→ **Task goal**
Look through the records below for the line holding "Marawan elsayed Eltawwab". Write it out exactly, with each following line through the line holding "إذا وجدت كود لا يعمل، لديك كود تود".
-------- Material supplied --------
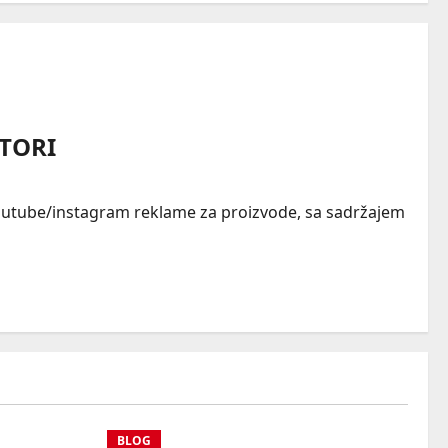
TORI
youtube/instagram reklame za proizvode, sa sadržajem
BLOG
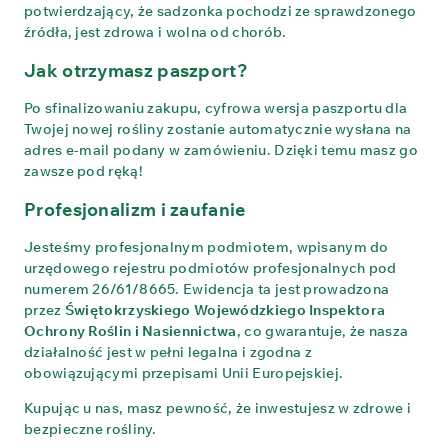
potwierdzający, że sadzonka pochodzi ze sprawdzonego
źródła, jest zdrowa i wolna od chorób.
Jak otrzymasz paszport?
Po sfinalizowaniu zakupu, cyfrowa wersja paszportu dla
Twojej nowej rośliny zostanie automatycznie wysłana na
adres e-mail podany w zamówieniu. Dzięki temu masz go
zawsze pod ręką!
Profesjonalizm i zaufanie
Jesteśmy profesjonalnym podmiotem, wpisanym do
urzędowego rejestru podmiotów profesjonalnych pod
numerem 26/61/8665. Ewidencja ta jest prowadzona
przez
Świętokrzyskiego Wojewódzkiego Inspektora
Ochrony Roślin i Nasiennictwa
, co gwarantuje, że nasza
działalność jest w pełni legalna i zgodna z
obowiązującymi przepisami Unii Europejskiej.
Kupując u nas, masz pewność, że inwestujesz w zdrowe i
bezpieczne rośliny.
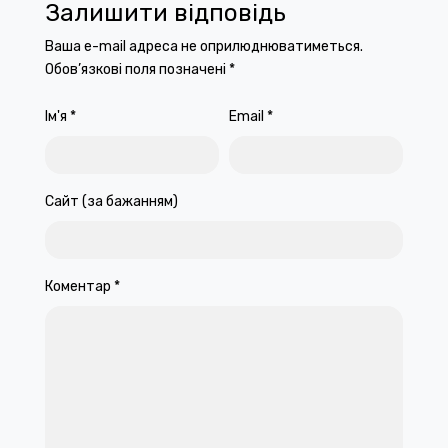
Залишити відповідь
Ваша e-mail адреса не оприлюднюватиметься.
Обов’язкові поля позначені
*
Ім'я
*
Email
*
Сайт (за бажанням)
Коментар
*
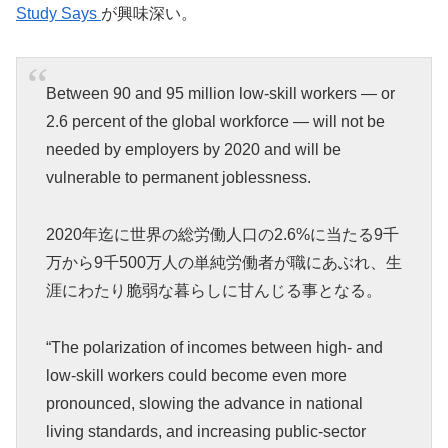
Study Says
が興味深い。
Between 90 and 95 million low-skill workers — or
2.6 percent of the global workforce — will not be
needed by employers by 2020 and will be
vulnerable to permanent joblessness.
2020年迄に世界の総労働人口の2.6%に当たる9千
万から9千500万人の単純労働者が職にあぶれ、生
涯にわたり脆弱な暮らしに甘んじる事となる。
“The polarization of incomes between high- and
low-skill workers could become even more
pronounced, slowing the advance in national
living standards, and increasing public-sector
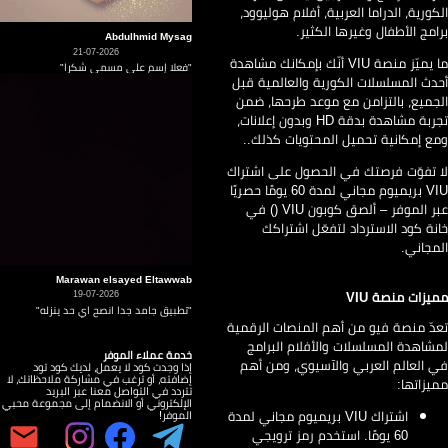
كورية، الدراما العربية، أفلام هوليوود،
امج الأطفال وغيرها الكثير.
Abdulhmid Mysag
21-07-2026
ما يميّز منصة VIU أنّك بإمكانك مشاهدة
"فعلا إسم على مسمى شكرا"
دث المسلسلات الكورية والعالمية قبل
جميع، بالتزامن مع موعد طرحها، ضمن
تجربة مشاهدة بدقة HD وبدون إعلانات،
ع إمكانية تحميل المحتويات كذلك..
 تفوّت فرصتك في الحصول على اشتراك
VIU بريميوم مجاني لمدة 60 يومًا حصريًا
عبر الموفر – ألصق كوبون VIU () في
نة كود الاسترداد لتفعّل اشتراكك
مجاني.
Marawan elsayed Eltawwab
يزات منصة VIU
19-07-2026
"تطبيق جامد جدا انصح اي حد ينزله"
دّ منصة فيو من أهم المنصات الرقمية
شاهدة المسلسلات والأفلام البرامج
خدمة عملاء الموفر
 العالم العربي والآسيوي، ومن أهم
إذا وجدت كود لا يعمل، لديك كود تود
إضافته، أو ترغب في مشاركة ملاحظاتك، لا
يزاتها:
تتردد في التواصل معنا عبر البريد
الإلكتروني أو الانضمام إلى مجموعة محبي
اشتراك VIU بريميوم مجاني لمدة
الموفر!
60 يومًا. استخدم رمز ترويجي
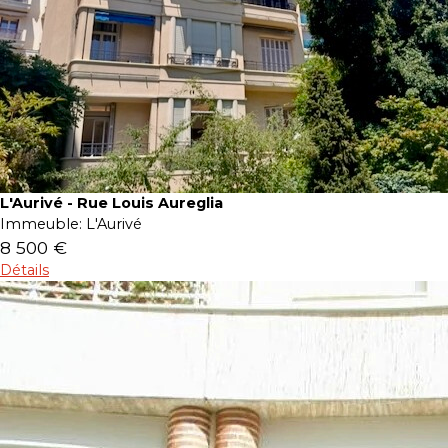
L'Aurivé - Rue Louis Aureglia
Immeuble:
L'Aurivé
8 500 €
Détails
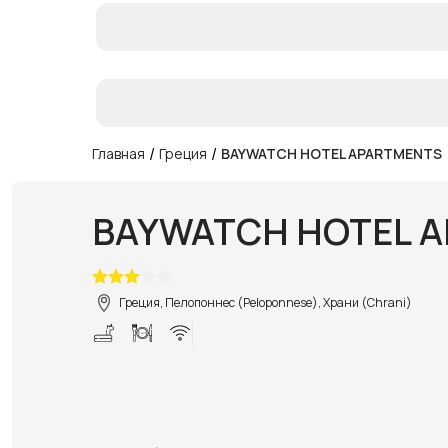
/
/
Главная
Греция
BAYWATCH HOTEL APARTMENTS
BAYWATCH HOTEL 
Греция, Пелопоннес (Peloponnese), Храни (Chrani)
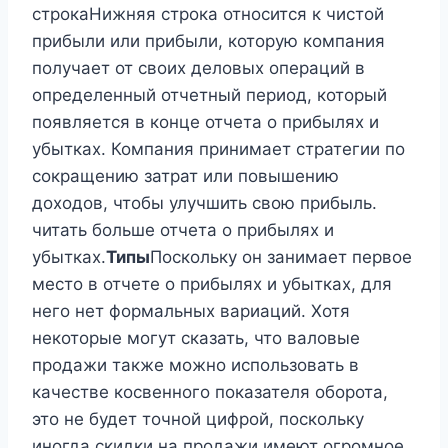
строкаНижняя строка относится к чистой
прибыли или прибыли, которую компания
получает от своих деловых операций в
определенный отчетный период, который
появляется в конце отчета о прибылях и
убытках. Компания принимает стратегии по
сокращению затрат или повышению
доходов, чтобы улучшить свою прибыль.
читать больше отчета о прибылях и
убытках.
Типы
Поскольку он занимает первое
место в отчете о прибылях и убытках, для
него нет формальных вариаций. Хотя
некоторые могут сказать, что валовые
продажи также можно использовать в
качестве косвенного показателя оборота,
это не будет точной цифрой, поскольку
иногда скидки на продажи имеют огромное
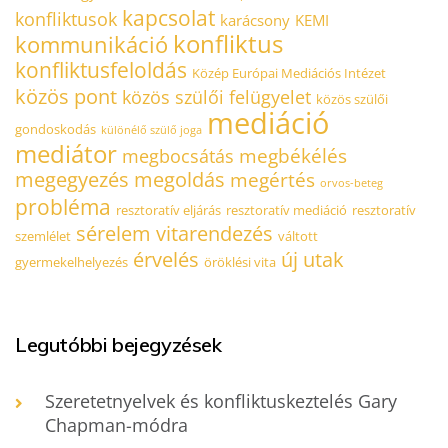
kapcsolat
konfliktusok
karácsony
KEMI
konfliktus
kommunikáció
konfliktusfeloldás
Közép Európai Mediációs Intézet
közös pont
közös szülői felügyelet
közös szülői
mediáció
gondoskodás
különélő szülő joga
mediátor
megbékélés
megbocsátás
megegyezés
megoldás
megértés
orvos-beteg
probléma
resztoratív eljárás
resztoratív mediáció
resztoratív
sérelem
vitarendezés
szemlélet
váltott
érvelés
új utak
gyermekelhelyezés
öröklési vita
Legutóbbi bejegyzések
Szeretetnyelvek és konfliktuskeztelés Gary
Chapman-módra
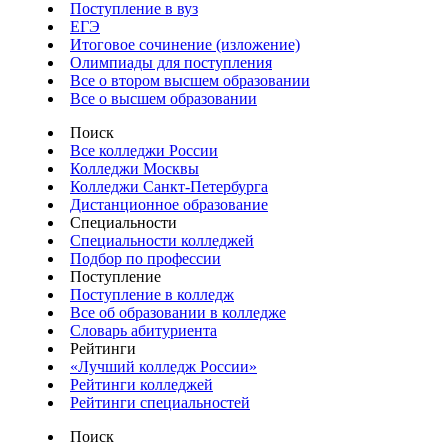
Поступление в вуз
ЕГЭ
Итоговое сочинение (изложение)
Олимпиады для поступления
Все о втором высшем образовании
Все о высшем образовании
Поиск
Все колледжи России
Колледжи Москвы
Колледжи Санкт-Петербурга
Дистанционное образование
Специальности
Специальности колледжей
Подбор по профессии
Поступление
Поступление в колледж
Все об образовании в колледже
Словарь абитуриента
Рейтинги
«Лучший колледж России»
Рейтинги колледжей
Рейтинги специальностей
Поиск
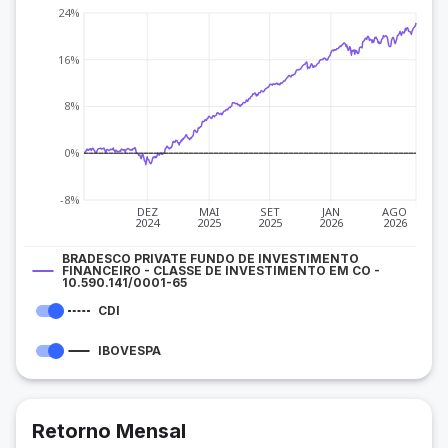
24%
16%
8%
0%
-8%
DEZ
MAI
SET
JAN
AGO
2024
2025
2025
2026
2026
BRADESCO PRIVATE FUNDO DE INVESTIMENTO
FINANCEIRO - CLASSE DE INVESTIMENTO EM CO -
10.590.141/0001-65
CDI
IBOVESPA
Retorno Mensal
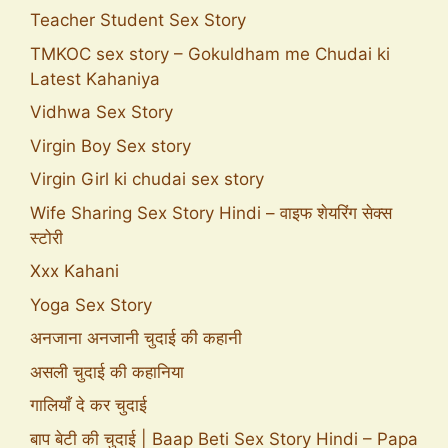
Teacher Student Sex Story
TMKOC sex story – Gokuldham me Chudai ki
Latest Kahaniya
Vidhwa Sex Story
Virgin Boy Sex story
Virgin Girl ki chudai sex story
Wife Sharing Sex Story Hindi – वाइफ शेयरिंग सेक्स
स्टोरी
Xxx Kahani
Yoga Sex Story
अनजाना अनजानी चुदाई की कहानी
असली चुदाई की कहानिया
गालियाँ दे कर चुदाई
बाप बेटी की चुदाई | Baap Beti Sex Story Hindi – Papa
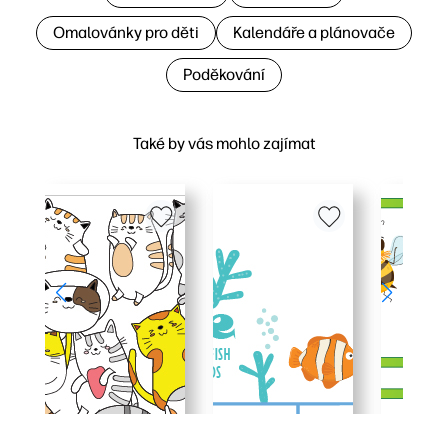
Omalovánky pro děti
Kalendáře a plánovače
Poděkování
Také by vás mohlo zajímat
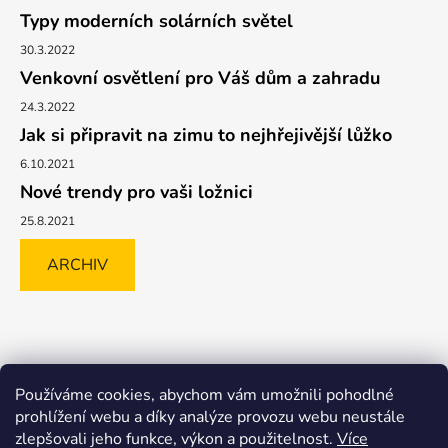
Typy moderních solárních světel
30.3.2022
Venkovní osvětlení pro Váš dům a zahradu
24.3.2022
Jak si připravit na zimu to nejhřejivější lůžko
6.10.2021
Nové trendy pro vaši ložnici
25.8.2021
ARCHIV
Shoptet.cz
GLAMI.CZ
FAVI.CZ
Heureka
BIANO.CZ
Používáme cookies, abychom vám umožnili pohodlné
MALL.CZ
prohlížení webu a díky analýze provozu webu neustále
zlepšovali jeho funkce, výkon a použitelnost.
Více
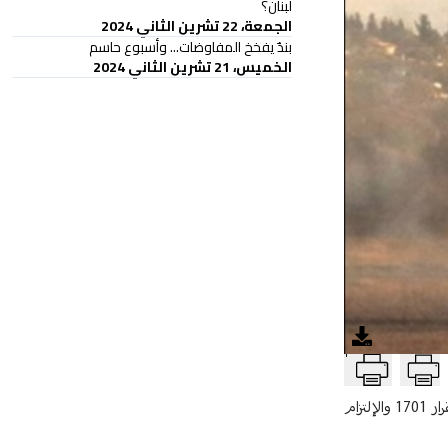
لبنان؟
الجمعة، 22 تشرين الثاني 2024
بندٌ يفخخ المفاوضات... وأسبوع حاسم
الخميس، 21 تشرين الثاني 2024
T
على المقلب السياسي الآخر، تنحصر دائرة المتابعة بالملف الحدودي فيما تنشط الديبلوماسية اللبنانية على مختلف الخطوط الدولية لحمل إسرائيل على احترام القرار 1701 والإلتزام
--------
→ **Exercise result**
Marawan elsayed Eltawwab
يزات منصة VIU
19-07-2026
"تطبيق جامد جدا انصح اي حد ينزله"
دّ منصة فيو من أهم المنصات الرقمية
شاهدة المسلسلات والأفلام البرامج
خدمة عملاء الموفر
 العالم العربي والآسيوي، ومن أهم
إذا وجدت كود لا يعمل، لديك كود تود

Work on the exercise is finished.